*EXERCISE GOAL*
Repeat every entry exactly. Do not include the pictures.
═════ DATA RECORDS ═════
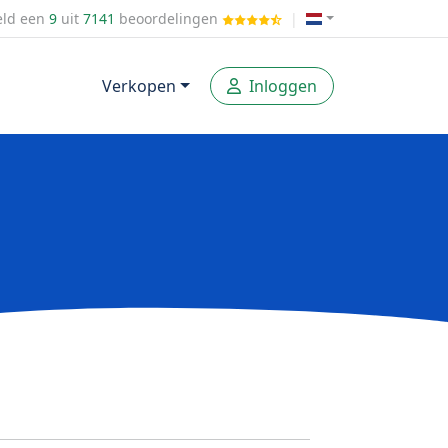
ld een
9
uit
7141
beoordelingen
|
Verkopen
Inloggen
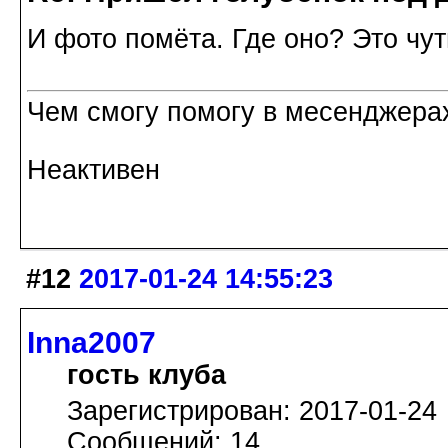
И фото помёта. Где оно? Это чу
Чем смогу помогу в месенджерах
Неактивен
#12
2017-01-24 14:55:23
Inna2007
гость клуба
Зарегистрирован: 2017-01-24
Сообщений: 14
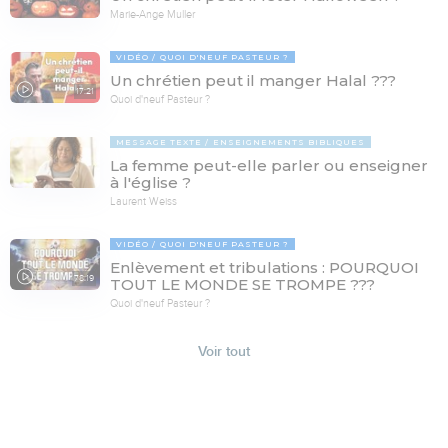
Marie-Ange Muller
VIDÉO
QUOI D'NEUF PASTEUR ?
Un chrétien peut il manger Halal ???
17:21
Quoi d'neuf Pasteur ?
MESSAGE TEXTE
ENSEIGNEMENTS BIBLIQUES
La femme peut-elle parler ou enseigner
à l'église ?
Laurent Weiss
VIDÉO
QUOI D'NEUF PASTEUR ?
Enlèvement et tribulations : POURQUOI
78:19
TOUT LE MONDE SE TROMPE ???
Quoi d'neuf Pasteur ?
Voir tout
═════
*SOLUTION*
ld een
9
uit
7141
beoordelingen
|
Verkopen
Inloggen
И фото помёта. Где оно? Это чу
Чем смогу помогу в месенджерах
Неактивен
#12
2017-01-24 14:55:23
Inna2007
гость клуба
Зарегистрирован: 2017-01-24
Сообщений: 14
Marie-Ange Muller
VIDÉO
QUOI D'NEUF PASTEUR ?
Un chrétien peut il manger Halal ???
17:21
Quoi d'neuf Pasteur ?
MESSAGE TEXTE
ENSEIGNEMENTS BIBLIQUES
La femme peut-elle parler ou enseigner
à l'église ?
Laurent Weiss
VIDÉO
QUOI D'NEUF PASTEUR ?
Enlèvement et tribulations : POURQUOI
78:19
TOUT LE MONDE SE TROMPE ???
Quoi d'neuf Pasteur ?
Voir tout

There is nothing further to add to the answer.